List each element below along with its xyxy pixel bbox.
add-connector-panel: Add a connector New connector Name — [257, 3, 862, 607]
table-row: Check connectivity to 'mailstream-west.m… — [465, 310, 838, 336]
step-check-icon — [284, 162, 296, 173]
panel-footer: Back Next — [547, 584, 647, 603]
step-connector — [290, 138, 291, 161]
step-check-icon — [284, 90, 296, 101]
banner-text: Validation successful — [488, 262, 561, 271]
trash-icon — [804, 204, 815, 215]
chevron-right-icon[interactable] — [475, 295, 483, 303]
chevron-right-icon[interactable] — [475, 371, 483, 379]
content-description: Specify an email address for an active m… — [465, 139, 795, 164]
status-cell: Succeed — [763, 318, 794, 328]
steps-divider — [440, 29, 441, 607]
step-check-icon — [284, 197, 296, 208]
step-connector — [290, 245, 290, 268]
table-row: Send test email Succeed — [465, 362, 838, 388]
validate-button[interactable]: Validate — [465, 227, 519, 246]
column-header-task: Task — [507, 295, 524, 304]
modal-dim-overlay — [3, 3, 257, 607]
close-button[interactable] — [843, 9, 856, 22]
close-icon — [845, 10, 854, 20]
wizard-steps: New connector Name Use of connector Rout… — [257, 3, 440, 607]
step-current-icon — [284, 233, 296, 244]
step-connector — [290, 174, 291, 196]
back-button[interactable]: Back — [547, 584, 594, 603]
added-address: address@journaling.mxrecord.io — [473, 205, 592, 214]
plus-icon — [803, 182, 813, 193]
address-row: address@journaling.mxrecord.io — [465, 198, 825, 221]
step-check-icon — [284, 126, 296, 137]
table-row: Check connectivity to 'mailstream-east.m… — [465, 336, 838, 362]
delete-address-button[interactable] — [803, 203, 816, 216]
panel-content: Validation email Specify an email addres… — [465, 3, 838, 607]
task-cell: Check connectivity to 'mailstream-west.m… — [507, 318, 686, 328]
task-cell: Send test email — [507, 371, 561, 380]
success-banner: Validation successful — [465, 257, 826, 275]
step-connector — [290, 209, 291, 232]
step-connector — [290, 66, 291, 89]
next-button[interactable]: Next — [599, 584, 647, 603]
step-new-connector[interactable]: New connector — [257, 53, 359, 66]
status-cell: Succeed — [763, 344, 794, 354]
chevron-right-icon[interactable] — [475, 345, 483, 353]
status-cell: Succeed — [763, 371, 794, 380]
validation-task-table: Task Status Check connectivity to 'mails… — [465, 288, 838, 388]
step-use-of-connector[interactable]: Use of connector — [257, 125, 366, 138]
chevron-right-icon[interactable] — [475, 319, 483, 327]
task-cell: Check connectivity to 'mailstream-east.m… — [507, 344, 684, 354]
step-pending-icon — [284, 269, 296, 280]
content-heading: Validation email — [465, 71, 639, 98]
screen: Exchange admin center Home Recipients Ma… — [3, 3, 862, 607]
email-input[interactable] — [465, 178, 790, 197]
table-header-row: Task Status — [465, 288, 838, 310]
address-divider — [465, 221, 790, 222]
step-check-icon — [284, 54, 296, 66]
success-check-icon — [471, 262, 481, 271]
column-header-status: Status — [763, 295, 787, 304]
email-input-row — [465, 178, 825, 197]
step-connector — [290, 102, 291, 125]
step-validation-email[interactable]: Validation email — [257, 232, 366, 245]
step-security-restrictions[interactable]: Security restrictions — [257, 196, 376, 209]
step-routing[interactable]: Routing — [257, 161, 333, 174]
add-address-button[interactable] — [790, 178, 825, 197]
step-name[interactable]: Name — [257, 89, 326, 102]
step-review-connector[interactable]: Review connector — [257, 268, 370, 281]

● **Problem statement**
The lines to copy are those in the listing that contain "successful".

● **Task response**
banner-text: Validation successful — [488, 262, 561, 271]
success-banner: Validation successful — [465, 257, 826, 275]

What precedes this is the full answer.